SMS 708. Sobre isso de que só falar, faz estremecer

Destruição em Vila do Bispo em 1969
23 março 2017

Sismos, exatamente. Jornais e televisões falam disso, por exemplo, quando não têm notícias disponíveis de emoção forte. E, de vez em quando, por aí se fazem uns “exercícios” envolvendo escolas ou cidadãos voluntários, quando ocorre a efeméride de uma catástrofe, como foi a do ano de 1755. E também se legisla e se regulamenta, é verdade. O Estado português tem sido sensível a este tema, muito embora prestando mais atenção a medidas reactivas e não tanto a medidas preventivas, como seria desejável.

Olhando para as construções implantadas nas últimas décadas, sobretudo no litoral algarvio e muito em particular nas áreas de falhas sísmicas, ou onde a sismicidade histórica se tem manifestado de forma violenta ao longo dos séculos, fica-se sem saber se a única solução é a de que “Deus nos ajude”. Fica-se sem saber se as decisões políticas no que toca a gestão e ordenamento do território e as regras de reabilitação do que se encontra edificado, continuam a ignorar ou a desvalorizar a probabilidade de ocorrência de um sismo, ou de um tsunami. Fica-se mesmo a desconfiar que continuamos a assistir à construção de edifícios, equipamentos e infra-estruturas em zonas de elevado e comprovado risco sísmico sem as adequadas técnicas construtivas para a redução dos riscos. Os dias passam, as coisas acontecem quando estamos distraídos, e o que de pior pode acontecer, não escolhe linhas limítrofes de concelhos – toca a todos.

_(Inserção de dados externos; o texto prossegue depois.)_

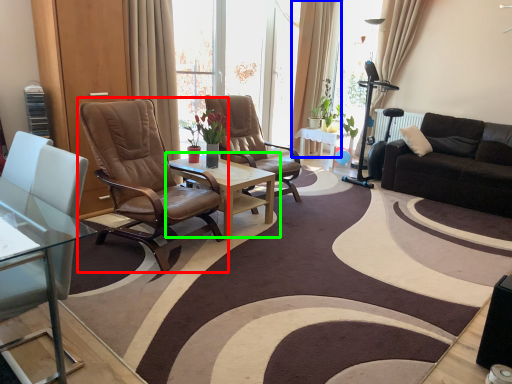 Question: Based on their relative distances, which object is nearer to chair (highlighted by a red box)? Choose from curtain (highlighted by a blue box) and coffee table (highlighted by a green box).

Choices:
 (A) curtain
 (B) coffee table

Answer: (B) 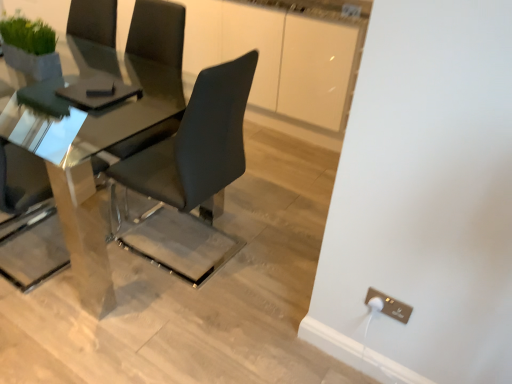 Locate an element on the screen. vacant area to the right of polished glass table at center is located at coordinates (265, 218). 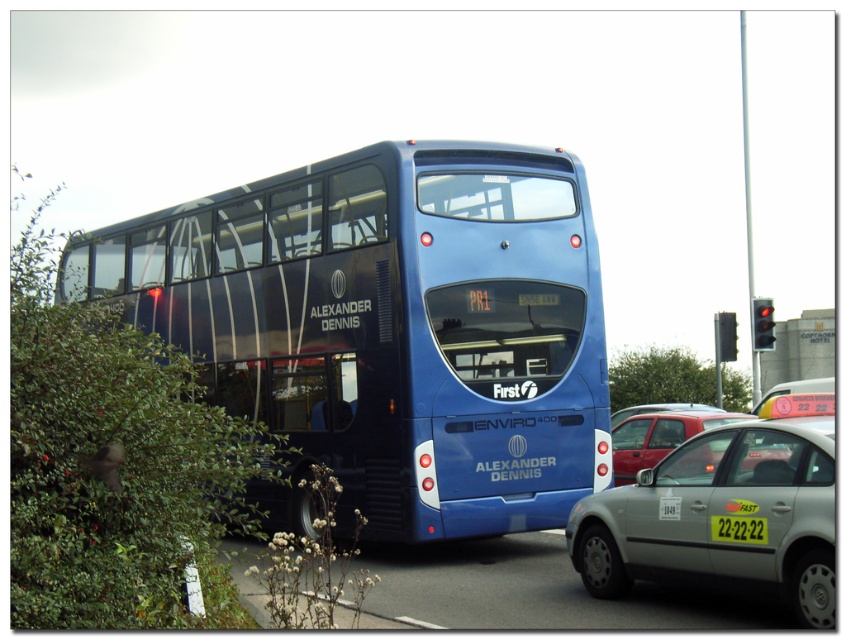 What do you see at coordinates (739, 529) in the screenshot?
I see `green plastic license plate at center` at bounding box center [739, 529].

Does green plastic license plate at center appear on the left side of matte red car at center?

Yes, green plastic license plate at center is to the left of matte red car at center.

Where is `green plastic license plate at center`? The image size is (846, 640). green plastic license plate at center is located at coordinates (739, 529).

Is point (746, 486) positioned after point (722, 531)?

No, (746, 486) is closer to viewer.

Does silver metallic car at center have a greater height compared to green plastic license plate at center?

Indeed, silver metallic car at center has a greater height compared to green plastic license plate at center.

Does point (805, 474) come behind point (756, 531)?

No, it is in front of (756, 531).

Locate an element on the screen. The height and width of the screenshot is (640, 846). silver metallic car at center is located at coordinates (721, 515).

Who is positioned more to the left, silver metallic car at center or matte red car at center?

silver metallic car at center

Based on the photo, can you confirm if silver metallic car at center is positioned below matte red car at center?

Incorrect, silver metallic car at center is not positioned below matte red car at center.

At what (x,y) coordinates should I click in order to perform the action: click on silver metallic car at center. Please return your answer as a coordinate pair (x, y). Looking at the image, I should click on (721, 515). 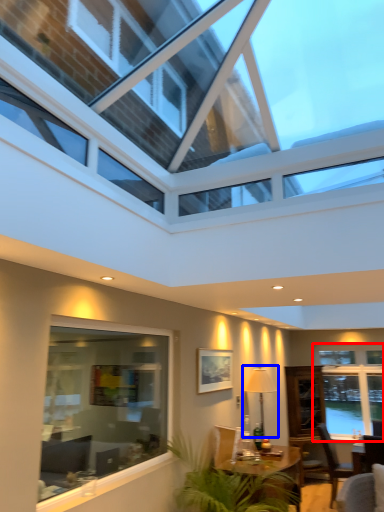 Question: Which object appears farthest to the camera in this image, window (highlighted by a red box) or lamp (highlighted by a blue box)?

Choices:
 (A) window
 (B) lamp

Answer: (A)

Além de um quadro legislativo e regulamentar que, levado à letra e com responsabilidade, já teria provocado muito derrube e uma enormíssima correção, há também um número apreciável de avisos e advertências feitas com rigor, provenientes de universidades e de departamentos responsáveis, que tornam imperioso muito mais do que ensinar a crianças e a seniores medidas de autoprotecção sobre como agir antes, durante e depois do Deus nos ajude. Pode custar dizer as palavras mas são as únicas que se adequam ao caso – avaliação e fiscalização.

E qual 1755! Quem não sabe, entre tantos outros sismos conhecidos desde os anos 33 e 80 antes de Cristo, que o violento sismo de 1 de janeiro do ano 309 gerou um maremoto, provocando o desaparecimento de ilhas próximas do Cabo de S. Vicente, imagine-se o resto? Quem pode desconhecer o sismo de novembro de 1587 ocorrido na falha de Loulé, causando muitas mortes e elevados danos materiais, mais que em 1755 aí? E o sismo de 27 de dezembro de 1722, com epicentro também em Loulé, terra que então ficou quase totalmente destruída? E, mais proximamente, o que ocorreu em 12 de janeiro de 1856, igualmente com origem provável na falha de Loulé? O de 28 de fevereiro de 1969, já assim coisa ligeira face aos que aconteceram em 1587 e em 1722, está na memória de muitos que ainda podem contar.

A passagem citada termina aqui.